- _What to work on_:
Search the material below for the string "مركز" and copy each line where it appears.
***** Records to use *****
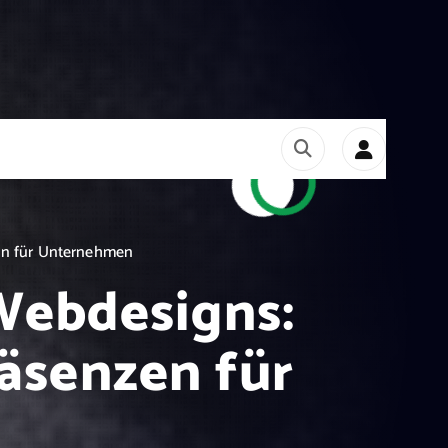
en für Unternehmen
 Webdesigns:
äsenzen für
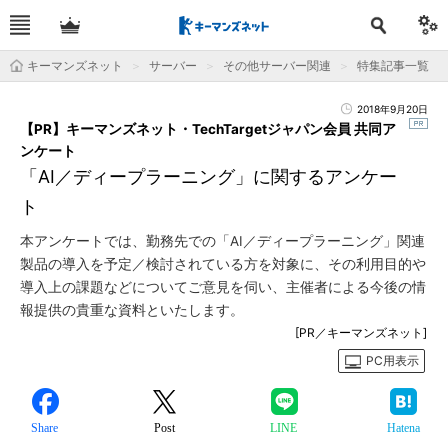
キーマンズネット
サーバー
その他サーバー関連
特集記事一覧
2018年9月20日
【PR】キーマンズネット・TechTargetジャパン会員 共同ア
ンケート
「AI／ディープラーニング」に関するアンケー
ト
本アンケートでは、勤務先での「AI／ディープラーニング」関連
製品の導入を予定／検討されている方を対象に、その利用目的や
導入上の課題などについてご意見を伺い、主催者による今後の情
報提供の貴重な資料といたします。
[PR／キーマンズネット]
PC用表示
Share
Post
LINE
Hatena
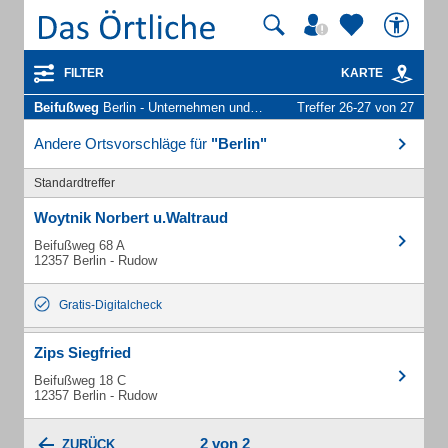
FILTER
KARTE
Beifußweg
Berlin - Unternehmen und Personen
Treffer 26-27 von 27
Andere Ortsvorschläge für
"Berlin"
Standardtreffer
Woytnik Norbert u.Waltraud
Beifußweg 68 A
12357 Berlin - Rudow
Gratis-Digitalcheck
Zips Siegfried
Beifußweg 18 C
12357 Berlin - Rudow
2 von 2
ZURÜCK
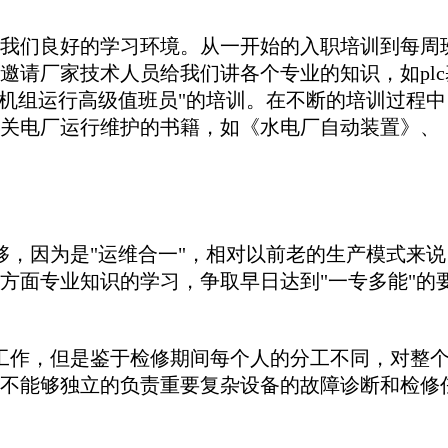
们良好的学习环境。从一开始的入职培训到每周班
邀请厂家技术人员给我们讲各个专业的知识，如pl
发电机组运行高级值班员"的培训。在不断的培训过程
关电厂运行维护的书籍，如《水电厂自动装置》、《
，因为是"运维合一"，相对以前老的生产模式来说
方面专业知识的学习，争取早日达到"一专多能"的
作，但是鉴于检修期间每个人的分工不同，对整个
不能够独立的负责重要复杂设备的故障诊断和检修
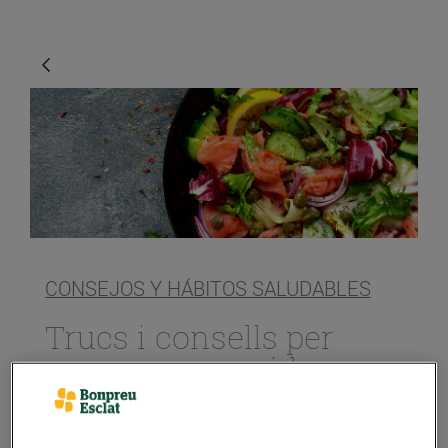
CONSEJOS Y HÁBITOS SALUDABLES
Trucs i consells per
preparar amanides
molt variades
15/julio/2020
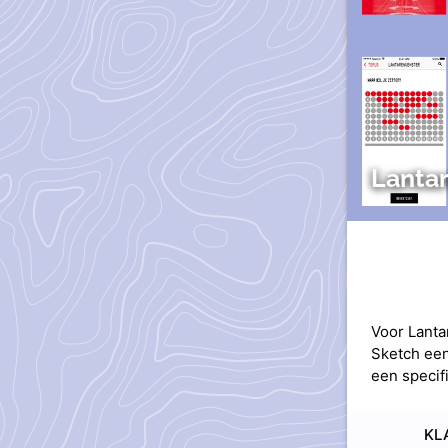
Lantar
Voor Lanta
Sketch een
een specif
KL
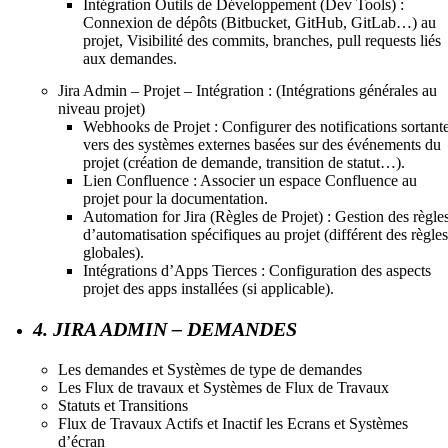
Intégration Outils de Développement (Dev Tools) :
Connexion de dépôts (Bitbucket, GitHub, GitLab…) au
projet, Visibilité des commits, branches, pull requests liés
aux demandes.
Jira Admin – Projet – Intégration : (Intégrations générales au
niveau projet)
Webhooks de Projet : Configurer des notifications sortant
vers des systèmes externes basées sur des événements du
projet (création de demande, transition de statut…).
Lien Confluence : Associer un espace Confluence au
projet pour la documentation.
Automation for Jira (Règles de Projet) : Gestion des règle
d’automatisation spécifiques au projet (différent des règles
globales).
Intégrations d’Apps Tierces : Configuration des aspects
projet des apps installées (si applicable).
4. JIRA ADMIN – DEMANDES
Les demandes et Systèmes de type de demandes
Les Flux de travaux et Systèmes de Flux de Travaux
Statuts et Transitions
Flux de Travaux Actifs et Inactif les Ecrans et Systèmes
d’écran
*****
***** Records to use *****
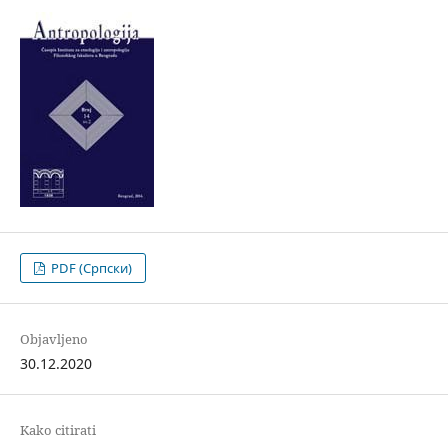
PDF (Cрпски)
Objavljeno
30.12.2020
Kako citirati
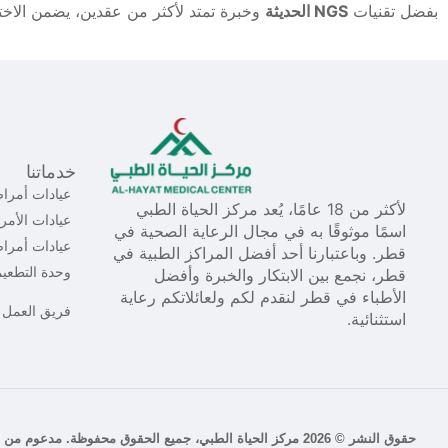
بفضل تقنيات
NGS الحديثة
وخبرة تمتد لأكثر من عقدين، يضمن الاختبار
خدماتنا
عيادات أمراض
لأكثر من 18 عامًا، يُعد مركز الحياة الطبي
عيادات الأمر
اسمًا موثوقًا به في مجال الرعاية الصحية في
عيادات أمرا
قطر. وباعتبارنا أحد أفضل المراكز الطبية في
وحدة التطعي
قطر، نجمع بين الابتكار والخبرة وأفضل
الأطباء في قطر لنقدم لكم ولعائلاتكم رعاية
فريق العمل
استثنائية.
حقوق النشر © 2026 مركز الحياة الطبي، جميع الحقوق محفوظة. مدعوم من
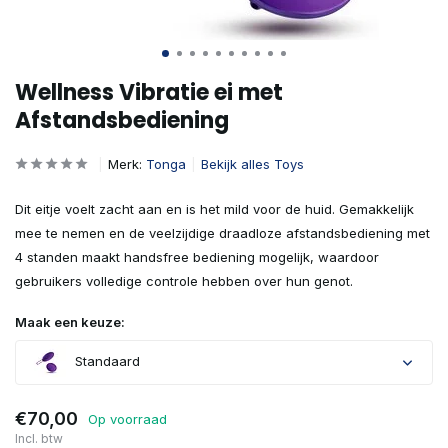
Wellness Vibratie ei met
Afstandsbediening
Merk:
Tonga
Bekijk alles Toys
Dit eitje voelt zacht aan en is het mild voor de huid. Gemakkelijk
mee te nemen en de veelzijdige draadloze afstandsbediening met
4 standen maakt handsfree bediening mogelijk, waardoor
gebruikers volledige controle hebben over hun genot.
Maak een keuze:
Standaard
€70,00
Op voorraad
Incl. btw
*****
***** Records to use *****
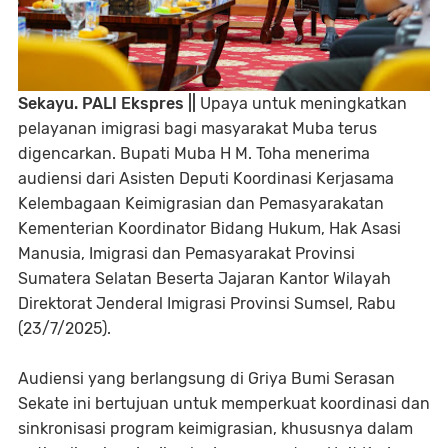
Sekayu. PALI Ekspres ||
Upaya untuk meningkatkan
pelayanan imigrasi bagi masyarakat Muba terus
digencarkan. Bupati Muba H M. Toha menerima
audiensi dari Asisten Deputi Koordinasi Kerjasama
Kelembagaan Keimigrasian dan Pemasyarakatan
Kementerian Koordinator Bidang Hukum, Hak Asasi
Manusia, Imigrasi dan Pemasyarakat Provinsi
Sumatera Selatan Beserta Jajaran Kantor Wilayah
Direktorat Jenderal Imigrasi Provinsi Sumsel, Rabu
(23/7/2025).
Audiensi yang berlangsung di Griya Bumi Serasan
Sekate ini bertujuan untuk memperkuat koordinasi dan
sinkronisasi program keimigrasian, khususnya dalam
*****
- _Result of the exercise_:
لأكثر من 18 عامًا، يُعد مركز الحياة الطبي
حقوق النشر © 2026 مركز الحياة الطبي، جميع الحقوق محفوظة. مدعوم من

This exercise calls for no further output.